The justification, such as it was, is that we are preventing the slaughter of innocent people by supporting the rebels.  So, when the rebels take over and start slaugthering Khadaffi supporters, are we going to bomb the hell out of them?

It was supposed to be a no-fly zone.  Militarily, I can certainly justify all the cruise missiles targeted at the air defense network.  To police a no-fly zone you must have absolute air superiority.  You can't achieve that when you're dodging SAMs.  SAMs aren't effective if they're not guided.  You take out the ability to guide them before you start flying your F-16s and Mirages and Tornados over the country.  However, if it is only to police the no-fly zone, why am I seeing bombed out tanks and personnel carriers?  Has Ghaddafi achieved what I thought might be impossible?  The M1A1 Flying Tank?

In 2003 Colonel Ghaddafi foreswore terrorism.  This wasn't some conversion on the road to Damascus moment for the good colonel.  Before that he had been one of the most prolific supporters of terrorism in the world.  One has only to look at Pan Am 103.  If you need more convincing, look up his provision of arms and, more importantly, Semtex, to the Provisional IRA, as well as many others.  No, Ghadaffi decided against terrorism for one simple reason.  Whatever you might think of the Bush Administration, its actions put people on notice that the kid gloves were off.  Paraphrasing the President, "If you ain't with us, you're agin us."  Regime change in Libya was certainly in the war plans somewhere.  Khadaffi may be as crazy as a shithouse rat, but he's not stupid.  Above all he, like most other tinpot dictators, is a pragmatist.  If what I'm doing is going to get me a one-way trip to sunny Guantanamo, maybe I better quit doing it.  Now, however, our current president is saying that Ghaddafi must go.  We're making it very possible that the rebels sweep into Tripoli and hang the good colonel from the nearest lamp post.  I, for one, will not shed a tear.  However, since he has nothing to lose, do you think he might decide to wreak a little revenge while he still can?

But what do I know.

Wednesday, March 2, 2011

Never Fight a Land War in Asia | STRATFOR

Never Fight a Land War in Asia STRATFOR

Ordinarily I would plagarize something like this, but this says it so well that I'll have to be honest for a change.  Just click on the title to get the report.  Only thing I disagree with is the "Defeated in Vietnam" portion.  In 1973 the war was won.  In 1975 North Vietnam invaded the south and, because our representatives in Congress refused to honor our committments to the South Vietnamese government, overran the country.  Two different wars, two different outcomes.

Friday, February 25, 2011

Democracy?

Sorry about the delay between postings.  Unavoidable business trip.

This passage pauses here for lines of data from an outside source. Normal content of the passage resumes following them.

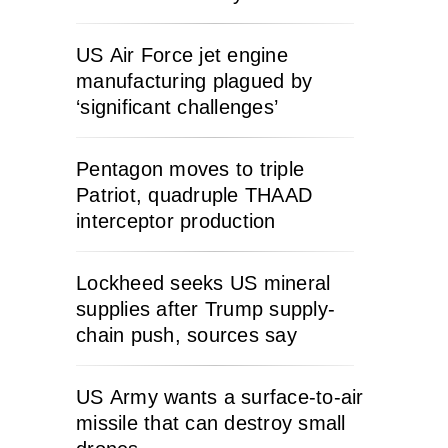
US Air Force jet engine
manufacturing plagued by
‘significant challenges’
Pentagon moves to triple
Patriot, quadruple THAAD
interceptor production
Lockheed seeks US mineral
supplies after Trump supply-
chain push, sources say
US Army wants a surface-to-air
missile that can destroy small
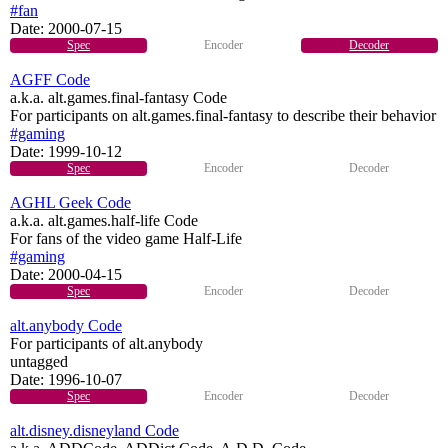
#fan
Date:
2000-07-15
Spec
Encoder
Decoder
AGFF Code
a.k.a. alt.games.final-fantasy Code
For participants on alt.games.final-fantasy to describe their behavior
#gaming
Date:
1999-10-12
Spec
Encoder
Decoder
AGHL Geek Code
a.k.a. alt.games.half-life Code
For fans of the video game Half-Life
#gaming
Date:
2000-04-15
Spec
Encoder
Decoder
alt.anybody Code
For participants of alt.anybody
untagged
Date:
1996-10-07
Spec
Encoder
Decoder
alt.disney.disneyland Code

It occurred to me, upon reading my previous postings, that I may be getting a bit too technical.  I invite feedback.  What would you like to see.

This posting won't be technical at all.  I'm sure you're all following the events in the Middle East, since you can't avoid it if you watch the news or read the papers, or follow the net.  What I'm seeing from most of the talking heads is consistent approval of the various "freedom" movements.  After all, it's what the people want - isn't that the purest form of democracy?  It works for us, so why wouldn't it work for them?  They'll work out all the little growing pains, become good, responsible citizens, elect a representative form of government, and all will be well with the world.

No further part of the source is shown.